Mewujudkan kota yang berkesinambungan dan ramah lingkungan
•    Membuat sistem pengelolaan sampah yang menyeluruh dan terpadu dari pengangkutan sampah di rumah warga hingga pengiriman sampah ke Tempat Pembuangan Akhir (TPA).
•    Membangun pengelolaan sampah (insinerator) di tiga lokasi strategis dengan kapasitas total mencapai 3.000 ton/hari dengan teknologi yang sudah terbukti di negara maju.
•    Memberikan insentif untuk pembangunan green building dengan sistem pengelolaan limbah secara mandiri.
•    Membangun fasilitas pendukung untuk menerapkan sistem zero waste di seluruh rusunawa milik Pemda.
•    Menerapkan regulasi pemberian insentif bagi masyarakat untuk melakukan daur ulang dan pengurangan volume sampah.
•    Bekerja sama dengan bank sampah yang dikelola oleh masyarakat dalam pengelolaan Tempat Pembuangan Sampah (TPS).

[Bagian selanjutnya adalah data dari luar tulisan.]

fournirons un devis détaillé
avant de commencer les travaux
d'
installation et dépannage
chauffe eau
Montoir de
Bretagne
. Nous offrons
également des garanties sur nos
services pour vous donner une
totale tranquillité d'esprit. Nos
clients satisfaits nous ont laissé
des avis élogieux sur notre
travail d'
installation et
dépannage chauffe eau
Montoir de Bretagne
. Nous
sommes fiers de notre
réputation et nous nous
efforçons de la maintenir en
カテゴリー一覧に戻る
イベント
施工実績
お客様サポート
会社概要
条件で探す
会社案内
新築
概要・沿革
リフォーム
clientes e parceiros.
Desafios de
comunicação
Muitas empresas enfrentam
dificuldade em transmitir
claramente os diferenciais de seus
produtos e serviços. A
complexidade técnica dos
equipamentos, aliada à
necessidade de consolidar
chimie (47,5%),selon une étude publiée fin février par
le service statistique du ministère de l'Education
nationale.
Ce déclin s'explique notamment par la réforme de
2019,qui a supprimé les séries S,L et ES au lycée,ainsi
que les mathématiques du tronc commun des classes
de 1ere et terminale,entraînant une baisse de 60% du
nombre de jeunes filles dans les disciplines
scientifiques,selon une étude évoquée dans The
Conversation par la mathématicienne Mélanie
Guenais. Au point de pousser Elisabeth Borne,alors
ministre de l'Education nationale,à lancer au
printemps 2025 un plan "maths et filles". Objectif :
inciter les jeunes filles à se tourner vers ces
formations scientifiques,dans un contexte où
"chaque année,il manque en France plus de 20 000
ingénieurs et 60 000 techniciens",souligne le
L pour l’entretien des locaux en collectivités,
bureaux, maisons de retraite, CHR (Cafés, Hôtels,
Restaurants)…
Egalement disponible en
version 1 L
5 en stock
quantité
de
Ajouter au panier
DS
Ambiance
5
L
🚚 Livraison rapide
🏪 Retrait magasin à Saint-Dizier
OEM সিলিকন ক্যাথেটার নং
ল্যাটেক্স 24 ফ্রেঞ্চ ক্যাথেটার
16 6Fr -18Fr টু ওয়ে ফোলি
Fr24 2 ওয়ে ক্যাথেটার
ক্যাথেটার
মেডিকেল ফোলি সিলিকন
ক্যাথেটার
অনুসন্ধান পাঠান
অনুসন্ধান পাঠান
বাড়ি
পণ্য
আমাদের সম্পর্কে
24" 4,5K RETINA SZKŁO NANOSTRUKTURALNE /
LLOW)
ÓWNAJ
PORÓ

•    Mendorong integrasi PAM dan PAL untuk memberikan layanan satu pintu atas kebutuhan air dan pengolahan limbah.
•    Mendorong pengelolaan IPAL di bangunan pemerintah, swasta, dan rumah tangga berbasis komunal (sanitasi masyarakat) terutama di lingkungan padat penduduk.
•    Mengendalikan pengambilan air tanah guna menahan laju penurunan muka tanah.
•    Menegakkan aturan standar kelayakan kendaraan bermotor melalui uji KIR secara lebih ketat.
•    Melakukan penertiban pembakaran sampah liar secara rutin, terutama di daerah pemukiman warga.
•    Mendorong penggunaan Bahan Bakar Gas (BBG), salah satunya melalui standar penyediaan pipa gas di rumah susun dan penggunaan BBG untuk transportasi publik.
•    Mempercepat perluasan pembangunan hutan dan taman kota di lokasi-lokasi strategis.
•    Mendorong pelaksanaan dan memperluas area Car Free Day yang diadakan setiap akhir pekan.
•    Mewujudkan kawasan larangan merokok di kawasan yang diamanatkan oleh Peraturan Daerah (Perda).

3⁠⁠⁠Program Ahok Djarot untuk Pejalan Kaki dan Pesepeda

• Membangun pedestrian lebar 10 m di sepanjang Sudirman – Thamrin dg mengurangi 2 lajur mobil dari 5 lajur yg ada, dan disusul dengan jalan protokol & jalan raya lainnya.
• Membangun Jalur Sepeda sepanjang Sudirman – Thamrin (termasuk pedestrian), dan disusul dg jalan2 lain sesuai dg Master Plan Jalur Sepeda yg pernah dibuat Dishub th.2009.
• Membangun Jalur Sepeda Layang di beberapa area strategis & terhubung dg Transportasi Masal.